4. Accessibility in AI
As AI integrates into sectors like healthcare, education, and employment, its accessibility plays a vital role in determining whether it will widen or close gaps for people with disabilities. Focusing on this issue promotes equitable systems that allow everyone to benefit from AI. Traditional evaluations often overlook user diversity and marginalized experiences, which can lead to AI reinforcing existing barriers. Focusing on widely used applications like speech recognition and image recognition, the subgroup will assess accessibility performance, enhance the metrology of accessibility in AI, build up associated tooling, and create actionable insights to:
- develop standardized accessibility metrics for evaluating AI applications,
- analyze how AI can both bridge and reinforce existing gaps for marginalized communities, and
- pilot metrics across widely used AI applications to improve accessibility and effectiveness.
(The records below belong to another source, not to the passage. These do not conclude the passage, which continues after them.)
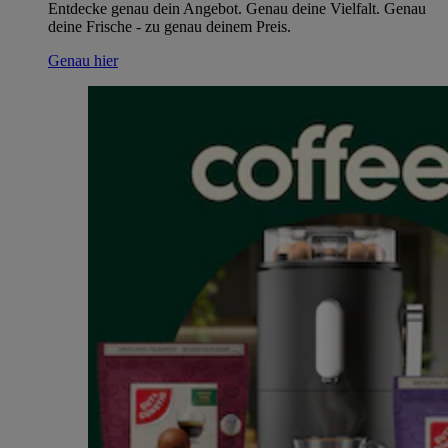
Entdecke genau dein Angebot. Genau deine Vielfalt. Genau
deine Frische - zu genau deinem Preis.
Genau hier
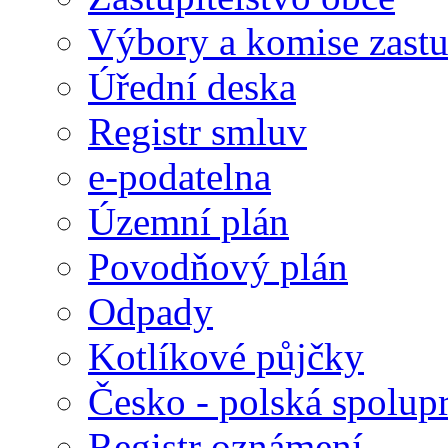
Výbory a komise zastu
Úřední deska
Registr smluv
e-podatelna
Územní plán
Povodňový plán
Odpady
Kotlíkové půjčky
Česko - polská spolup
Registr oznámení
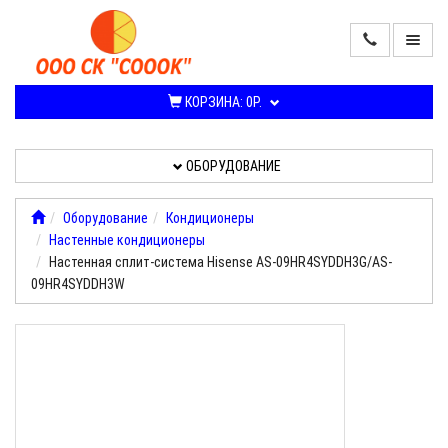
ПРОДАЖА
КОНДИЦИОНЕРОВ
КОРЗИНА:
0Р.
И
СПЛИТ-
СИСТЕМ
ОБОРУДОВАНИЕ
ОБОРУДОВАНИЕ
Оборудование
Кондиционеры
Настенные кондиционеры
УСЛУГИ,
Настенная сплит-система Hisense AS-09HR4SYDDH3G/AS-
РАБОТЫ
09HR4SYDDH3W
О
КОМПАНИИ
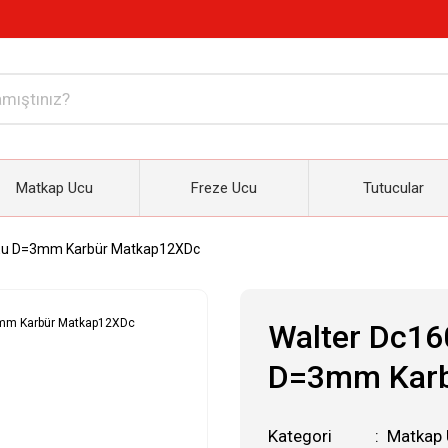
Matkap Ucu
Freze Ucu
Tutucular
0Eu D=3mm Karbür Matkap12XDc
Walter Dc16
D=3mm Karb
Kategori
Matkap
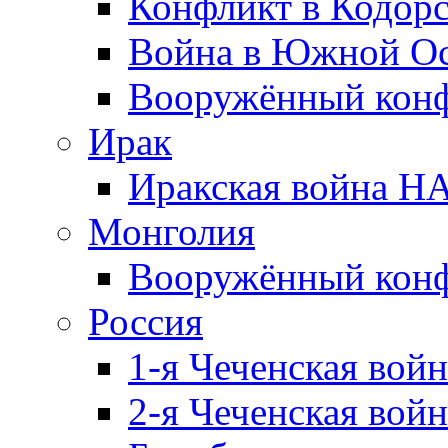
Конфликт в Кодорс
Война в Южной Ос
Вооружённый конфл
Ирак
Иракская война НА
Монголия
Вооружённый конф
Россия
1-я Чеченская войн
2-я Чеченская войн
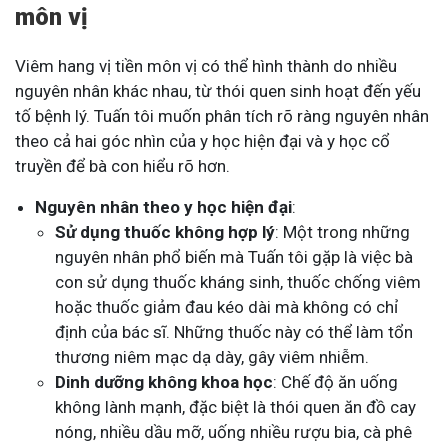
môn vị
Viêm hang vị tiền môn vị có thể hình thành do nhiều
nguyên nhân khác nhau, từ thói quen sinh hoạt đến yếu
tố bệnh lý. Tuấn tôi muốn phân tích rõ ràng nguyên nhân
theo cả hai góc nhìn của y học hiện đại và y học cổ
truyền để bà con hiểu rõ hơn.
Nguyên nhân theo y học hiện đại
:
Sử dụng thuốc không hợp lý
: Một trong những
nguyên nhân phổ biến mà Tuấn tôi gặp là việc bà
con sử dụng thuốc kháng sinh, thuốc chống viêm
hoặc thuốc giảm đau kéo dài mà không có chỉ
định của bác sĩ. Những thuốc này có thể làm tổn
thương niêm mạc dạ dày, gây viêm nhiễm.
Dinh dưỡng không khoa học
: Chế độ ăn uống
không lành mạnh, đặc biệt là thói quen ăn đồ cay
nóng, nhiều dầu mỡ, uống nhiều rượu bia, cà phê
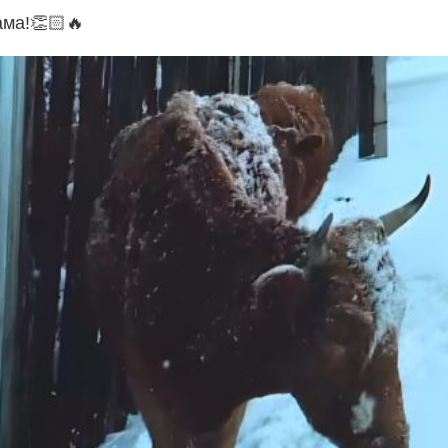
ама!👏🏻🔥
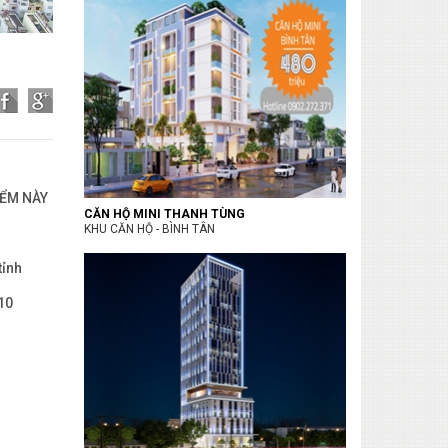
IỂM NÀY
CĂN HỘ MINI THANH TÙNG
KHU CĂN HỘ - BÌNH TÂN
tỉnh
10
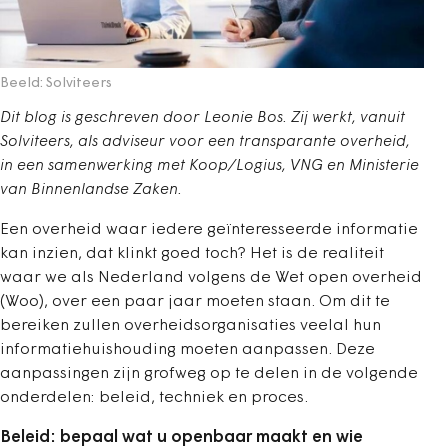
Beeld: Solviteers
Dit blog is geschreven door Leonie Bos. Zij werkt, vanuit
Solviteers, als adviseur voor een transparante overheid,
in een samenwerking met Koop/Logius, VNG en Ministerie
van Binnenlandse Zaken.
Een overheid waar iedere geïnteresseerde informatie
kan inzien, dat klinkt goed toch? Het is de realiteit
waar we als Nederland volgens de Wet open overheid
(Woo), over een paar jaar moeten staan. Om dit te
bereiken zullen overheidsorganisaties veelal hun
informatiehuishouding moeten aanpassen. Deze
aanpassingen zijn grofweg op te delen in de volgende
onderdelen: beleid, techniek en proces.
Beleid: bepaal wat u openbaar maakt en wie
5. Cross-Sectoral Dependencies
Regulated industries like healthcare, insurance, and financial services face numerous challenges in adopting generative AI, making many organizations hesitant to implement it. Various working groups have emerged to address issues such as accountability, fairness, risk data collection, and AI assurance. Instead of focusing on a single sector, this subgroup will tackle common industry challenges to reduce overhead, promote knowledge sharing, and identify effective real-world AI evaluation approaches. This subgroup will draw on the combined expertise of stakeholders from the healthcare, insurance, and financial sectors to:
- develop scoring rubrics for AI quality assessments,
- identify sector-wide challenges and associated collaborative solutions, and
- promote reproducibility and best practices in AI deployment across multiple sectors.

Governance
To effectively govern the AI Metrology Working Group (MWG) and subgroups, and provide opportunities for external partners to engage, a clear governance framework can be established to ensure transparent and inclusive decision-making processes, accountability measures, and engagement strategies. Key governance components include:
- Steering Committee: Composed of representatives from private industry, civil society, and academia and responsible for setting strategic direction, overseeing subgroup formation, and evaluating overall progress.